S&P: Current private credit risks unlikely to cause broader economic disruption
Current challenges and investor redemptions in private credit are unlikely to materially disrupt the financial system or the broader economy, according to an analysis by S&P Global.
“Despite private credit’s limited liquidity and transparency, we think exposure remains manageable for systemically important participants, such as banks and insurers,” the credit rating agency said.
The current size of the private credit market, estimated at between $1.8tn (£1.3tn) and $3tn, only represents a small piece of global financial markets, argues S&P, given global nonfinancial corporate debt is estimated at $100.6tn and global bank assets at $190tn.
While recent investor redemptions and the rise of AI are putting private credit under fresh scrutiny, S&P notes systemically important banks and insurers have limited and “generally well-managed” exposure to private credit.

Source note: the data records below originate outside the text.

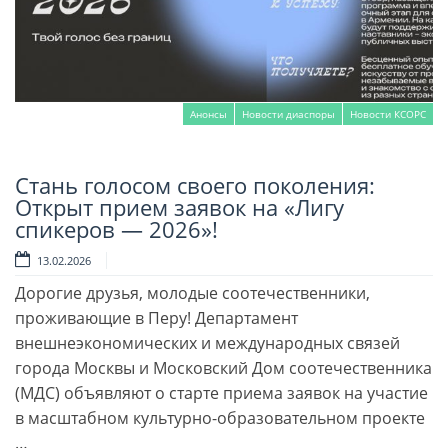
Анонсы
Новости диаспоры
Новости КСОРС
Стань голосом своего поколения:
Читать далее
Открыт прием заявок на «Лигу
спикеров — 2026»!
13.02.2026
Дорогие друзья, молодые соотечественники,
проживающие в Перу! Департамент
внешнеэкономических и международных связей
города Москвы и Московский Дом соотечественника
(МДС) объявляют о старте приема заявок на участие
в масштабном культурно-образовательном проекте
…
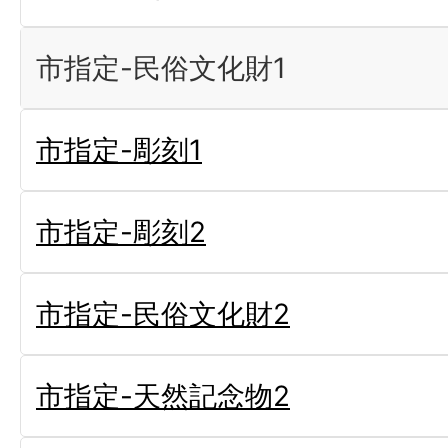
市指定-民俗文化財1
市指定-彫刻1
市指定-彫刻2
市指定-民俗文化財2
市指定-天然記念物2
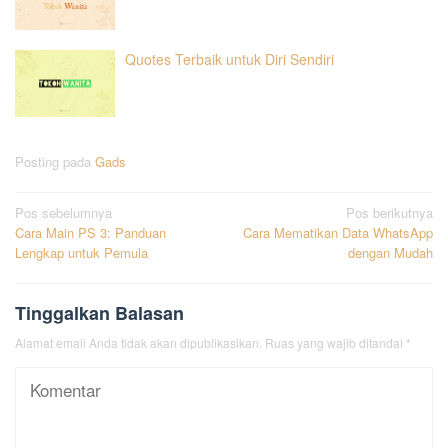
Quotes Terbaik untuk Diri Sendiri
Posting pada
Gads
Navigasi
Pos sebelumnya
Pos berikutnya
Cara Main PS 3: Panduan
Cara Mematikan Data WhatsApp
pos
Lengkap untuk Pemula
dengan Mudah
Tinggalkan Balasan
Alamat email Anda tidak akan dipublikasikan.
Ruas yang wajib ditandai
*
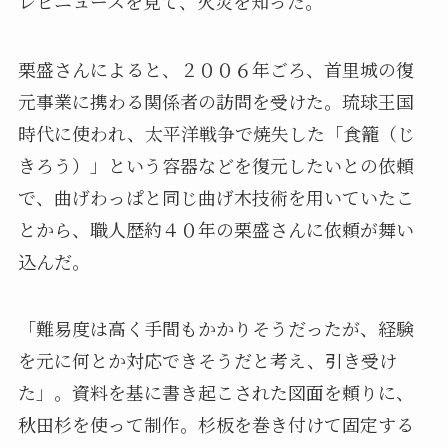
レビニュースを見て、火災を知った。
栗盛さんによると、２００６年ごろ、首里城の復
元事業に携わる関係者の訪問を受けた。琉球王国
時代に使われ、太平洋戦争で焼失した「食籠（じ
きろう）」という容器などを復元したいとの依頼
で、曲げわっぱと同じ曲げ木技術を用いていたこ
とから、職人歴約４０年の栗盛さんに依頼が舞い
込んだ。
「難易度は高く手間もかかりそうだったが、経験
を元に何とか対応できそうだと考え、引き受け
た」。資料を基に書き起こされた図面を頼りに、
秋田杉を使って制作。杉板を巻き付けて固定する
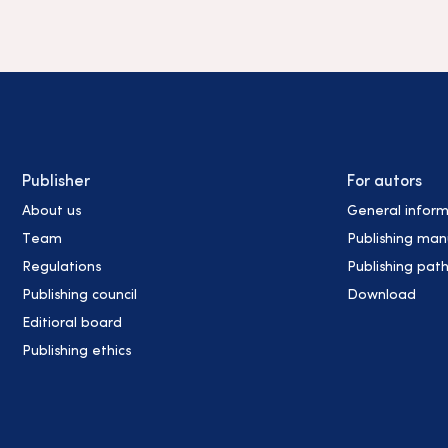
Publisher
For autors
About us
General inform
Team
Publishing man
Regulations
Publishing pat
Publishing council
Download
Editioral board
Publishing ethics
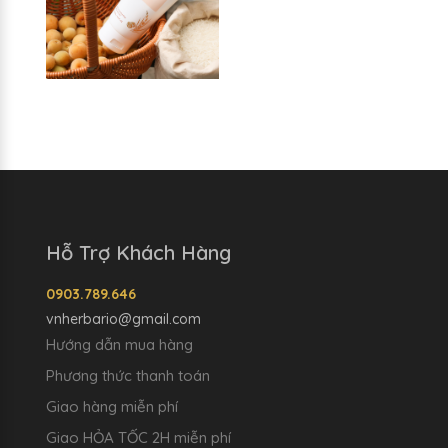
Hỗ Trợ Khách Hàng
0903.789.646
vnherbario@gmail.com
Hướng dẫn mua hàng
Phương thức thanh toán
Giao hàng miễn phí
Giao HỎA TỐC 2H miễn phí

However, S&P also points out that the potential for systemic risk is rising due to increasing interconnections between market participants, more complex assets and structures that introduce new leverage into the system, and the rising use of semi-liquid investment vehicles.
The longer redemptions remain elevated, the more likely portfolios of business development companies, especially in the software sector, will be under pressure, says S&P, as managers sell more liquid assets to meet liquidity needs.
For systemic risk to materialise in private credit, stress in one part of the market would need to spill over into other parts, resulting in serious negative effects on the financial system and real economy, S&P notes.
It is possible for risks or losses to spread due to common asset exposures and broader funding and deposit relationships. In stress scenarios, sales by private credit funds or institutional investors can weigh on asset prices, weaken balance sheets, and amplify liquidity strains, the report argues.
However, systemic risk is driven by a combination of three separate, but linked, components: systemwide risk, contagion risk, and systemic importance.